On dit que les astrophysiciens sont les plus mystiques des scientifiques...
Je ne fais pas l'amalgame : on peut être un excellent astrophysicien sans avoir une spiritualité particulière. Mais quand on travaille sur l'émergence de la matière et sur l'expansion de l'Univers après le big bang, la question de l'origine se pose inévitablement. Pour moi, il s'agit d'un effort de cohérence intellectuelle. Quand je suis devenu astrophysicien, je me suis demandé comment Bouddha voyait le monde quand il a atteint l'Eveil, c'est-à-dire « l'intégration au cosmos et la compréhension totale du monde ». Pour moi, science et bouddhisme sont deux systèmes de pensées logiques et cohérents, car ils essaient chacun de décrire le réel. Ils doivent forcément se rencontrer quelque part. Quand, enfant, je pratiquais en allant à la pagode, je ne lisais pas le sanscrit et les textes. Donc je ne connaissais pas les préceptes profonds de la philosophie bouddhiste. C'est en dialoguant en 1997 avec le moine bouddhiste Matthieu Ricard, lui-même un ancien scientifique, que j'ai fait le lien entre science et bouddhisme.

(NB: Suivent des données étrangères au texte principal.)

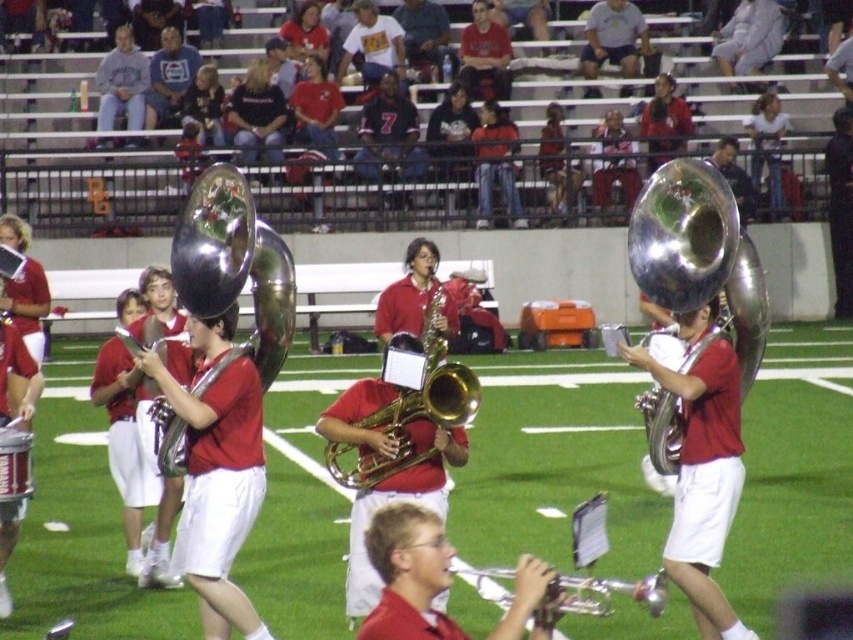 You are a photographer trying to capture a closeup of both the shiny brass trumpet at center and the gold brass trumpet at center. Which trumpet should you zoom in on more to ensure both are in focus?

The shiny brass trumpet at center is thinner than the gold brass trumpet at center, so you should zoom in more on the gold brass trumpet at center to ensure both are in focus.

Quel est ce lien entre la science et le bouddhisme ?
J'ai compris avec beaucoup de bonheur que tous deux se rejoignent sur trois concepts fondamentaux : interdépendance, vacuité et impermanence. Toute chose dépend d'autre chose. Nous sommes des poussières d'étoiles, donc nous partageons les mêmes atomes et sommes tous connectés. Nous sommes cousins des bêtes sauvages et frères des coquelicots. C'est l'interdépendance. En découle la notion de vacuité. Les choses n'ont pas d'existence intrinsèque, elles ne sont pas solides en elles-mêmes. La lumière, par exemple, est une onde. Mais quand on l'observe, elle devient « réelle » car elle est faite de photons. Quant à l'impermanence, c'est le concept d'évolution cher à Darwin. Rien n'est immuable. Nous avons l'impression que les étoiles sont éternelles, pourtant elles naissent, vivent et meurent, même si ce n'est pas à l'échelle de temps d'une vie humaine. Bouddha nous l'a dit : nos sens sont trompeurs. Evolution, transformation, interdépendance... Ces notions de la science moderne rejoignent la vision de Bouddha, il y a 2 500 ans.

Il y a quand même une différence entre les physiciens et Bouddha !
Les physiciens découvrent et étudient les phénomènes. Bouddha, lui, en tire les conséquences dans un but thérapeutique, pour diminuer les souffrances de l'humanité.